Pouf, englouti en un après-midi, deux cafés, un thé, trois Figolu, le tour était joué, quel charmant samedi après-midi à dévorer ces 150 pages.
Avec ses mots veloutés chaloupés et ses phrases toujours si justes et résonnantes, Leïla Slimani nous embarque dans ses pensées lors d’une expérience inédite que lui a proposé son éditrice : passer une nuit seule dans un musée, avec les oeuvres pour seule compagnie, et juste un petit lit de camp à l’appui. 
Ce sera le musée d’art contemporain de la Pointe de la Douane, superbe vieille bâtisse réhabilitée par un architecte japonais, que je rêve à présent de visiter (moi la sauvage que la foule vénitienne a toujours plus que rebutée, voilà j’irai, ne jamais dire jamais). 

Un énorme défi que ce projet pour une écrivaine solitaire qui n’aime pas trop sortir de chez elle et pour qui « toute audace vient de l’intérieur ».

Sitôt enfermée (mais l’est-elle vraiment ?) elle regrette, n’y connaissant rien en art.
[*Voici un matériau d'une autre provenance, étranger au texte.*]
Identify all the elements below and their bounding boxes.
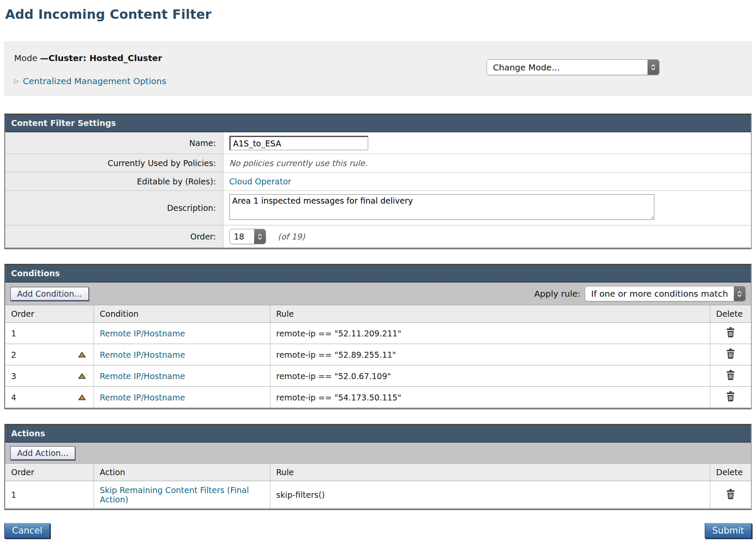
page-title: Add Incoming Content Filter [5, 7, 752, 22]
action-rule: skip-filters() [270, 481, 710, 509]
name-row: Name: [5, 132, 751, 154]
column-header-delete: Delete [710, 464, 751, 481]
condition-link[interactable]: Remote IP/Hostname [100, 371, 185, 381]
description-label: Description: [5, 191, 223, 225]
order-selected-value: 18 [230, 230, 254, 243]
centralized-management-options-row: ▷ Centralized Management Options [14, 76, 742, 86]
trash-icon [726, 489, 735, 499]
conditions-panel: Conditions Add Condition... Apply rule: … [4, 264, 752, 409]
column-header-order: Order [5, 305, 94, 323]
actions-panel: Actions Add Action... Order Action Rule … [4, 424, 752, 510]
action-link[interactable]: Skip Remaining Content Filters (Final Ac… [100, 485, 249, 504]
actions-table-header-row: Order Action Rule Delete [5, 464, 751, 481]
condition-rule: remote-ip == "52.0.67.109" [270, 365, 710, 387]
delete-action-button[interactable] [726, 489, 735, 499]
actions-toolbar: Add Action... [5, 443, 751, 464]
select-stepper-icon [254, 229, 266, 244]
column-header-rule: Rule [270, 464, 710, 481]
condition-order: 3 [11, 371, 16, 381]
arrow-up-icon [78, 373, 86, 379]
conditions-toolbar: Add Condition... Apply rule: If one or m… [5, 283, 751, 305]
change-mode-selected-value: Change Mode... [487, 60, 648, 75]
disclosure-triangle-icon[interactable]: ▷ [14, 77, 19, 85]
trash-icon [726, 370, 735, 380]
mode-label: Mode [14, 53, 38, 63]
order-row: Order: 18 (of 19) [5, 225, 751, 248]
add-action-button[interactable]: Add Action... [10, 446, 75, 460]
condition-rule: remote-ip == "52.11.209.211" [270, 323, 710, 344]
description-row: Description: Area 1 inspected messages f… [5, 191, 751, 225]
condition-link[interactable]: Remote IP/Hostname [100, 393, 185, 402]
select-stepper-icon [648, 60, 659, 75]
condition-order: 1 [11, 329, 16, 338]
order-of-note: (of 19) [278, 232, 305, 241]
condition-order: 4 [11, 393, 16, 402]
roles-row: Editable by (Roles): Cloud Operator [5, 172, 751, 191]
cloud-operator-link[interactable]: Cloud Operator [229, 177, 291, 186]
footer-button-bar: Cancel Submit [4, 523, 752, 538]
trash-icon [726, 391, 735, 402]
condition-row: 2 Remote IP/Hostname remote-ip == "52.89… [5, 344, 751, 365]
description-textarea[interactable]: Area 1 inspected messages for final deli… [229, 194, 654, 220]
settings-table: Name: Currently Used by Policies: No pol… [5, 132, 751, 248]
condition-rule: remote-ip == "54.173.50.115" [270, 387, 710, 408]
move-up-button[interactable] [78, 394, 86, 400]
apply-rule-group: Apply rule: If one or more conditions ma… [534, 286, 746, 301]
arrow-up-icon [78, 352, 86, 358]
condition-row: 4 Remote IP/Hostname remote-ip == "54.17… [5, 387, 751, 408]
action-order: 1 [11, 490, 16, 499]
condition-link[interactable]: Remote IP/Hostname [100, 329, 185, 338]
order-label: Order: [5, 225, 223, 248]
name-input[interactable] [229, 136, 368, 150]
policies-value: No policies currently use this rule. [229, 158, 368, 168]
submit-button[interactable]: Submit [705, 523, 752, 538]
trash-icon [726, 327, 735, 338]
mode-value: —Cluster: Hosted_Cluster [40, 53, 162, 63]
apply-rule-select[interactable]: If one or more conditions match [585, 286, 746, 301]
delete-condition-button[interactable] [726, 370, 735, 380]
delete-condition-button[interactable] [726, 348, 735, 359]
column-header-condition: Condition [94, 305, 270, 323]
cancel-button[interactable]: Cancel [4, 523, 50, 538]
condition-link[interactable]: Remote IP/Hostname [100, 350, 185, 359]
roles-label: Editable by (Roles): [5, 172, 223, 191]
arrow-up-icon [78, 394, 86, 400]
mode-panel: Mode —Cluster: Hosted_Cluster Change Mod… [4, 41, 752, 96]
column-header-rule: Rule [270, 305, 710, 323]
content-filter-settings-header: Content Filter Settings [5, 115, 751, 132]
select-stepper-icon [734, 286, 745, 301]
action-row: 1 Skip Remaining Content Filters (Final … [5, 481, 751, 509]
condition-row: 3 Remote IP/Hostname remote-ip == "52.0.… [5, 365, 751, 387]
actions-header: Actions [5, 425, 751, 443]
condition-rule: remote-ip == "52.89.255.11" [270, 344, 710, 365]
column-header-action: Action [94, 464, 270, 481]
conditions-table-header-row: Order Condition Rule Delete [5, 305, 751, 323]
policies-row: Currently Used by Policies: No policies … [5, 154, 751, 172]
conditions-header: Conditions [5, 265, 751, 283]
actions-table: Order Action Rule Delete 1 Skip Remainin… [5, 464, 751, 508]
column-header-order: Order [5, 464, 94, 481]
page: Add Incoming Content Filter Mode —Cluste… [0, 0, 756, 544]
delete-condition-button[interactable] [726, 391, 735, 402]
content-filter-settings-panel: Content Filter Settings Name: Currently … [4, 114, 752, 249]
move-up-button[interactable] [78, 352, 86, 358]
centralized-management-options-link[interactable]: Centralized Management Options [23, 76, 167, 86]
conditions-table: Order Condition Rule Delete 1 Remote IP/… [5, 305, 751, 408]
change-mode-select[interactable]: Change Mode... [486, 59, 659, 75]
policies-label: Currently Used by Policies: [5, 154, 223, 172]
delete-condition-button[interactable] [726, 327, 735, 338]
name-label: Name: [5, 132, 223, 154]
condition-order: 2 [11, 350, 16, 359]
order-select[interactable]: 18 [229, 229, 266, 244]
apply-rule-label: Apply rule: [534, 289, 580, 299]
condition-row: 1 Remote IP/Hostname remote-ip == "52.11… [5, 323, 751, 344]
apply-rule-selected-value: If one or more conditions match [585, 286, 734, 301]
add-condition-button[interactable]: Add Condition... [10, 287, 89, 301]
trash-icon [726, 348, 735, 359]
move-up-button[interactable] [78, 373, 86, 379]
column-header-delete: Delete [710, 305, 751, 323]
Que va-t-elle bien pouvoir retirer, raconter de cette expérience ?

Et puis au fur et à mesure de ses déambulations nocturnes dans la grande bâtisse plantée dans la lagune dont les flots fouettent les murs, ses cognitions vont se heurter aux oeuvres, vont susciter émois, souvenirs, réflexions, et créer de  passionnantes disgressions sur l’identité, la double culture, la langue, la solitude, l’enfermement, le processus d’écriture. 

Leïla Slimani se livre sur son enfance, son père, la culture dans laquelle elle a grandi, qui l’a construite autant qu’elle a pu la déjouer, c’est pudique, fort, intelligent, ponctué de merveilleuses citations de grands écrivains, je n’oublierai pas cette nuit au musée en compagnie de Leïla Slimani.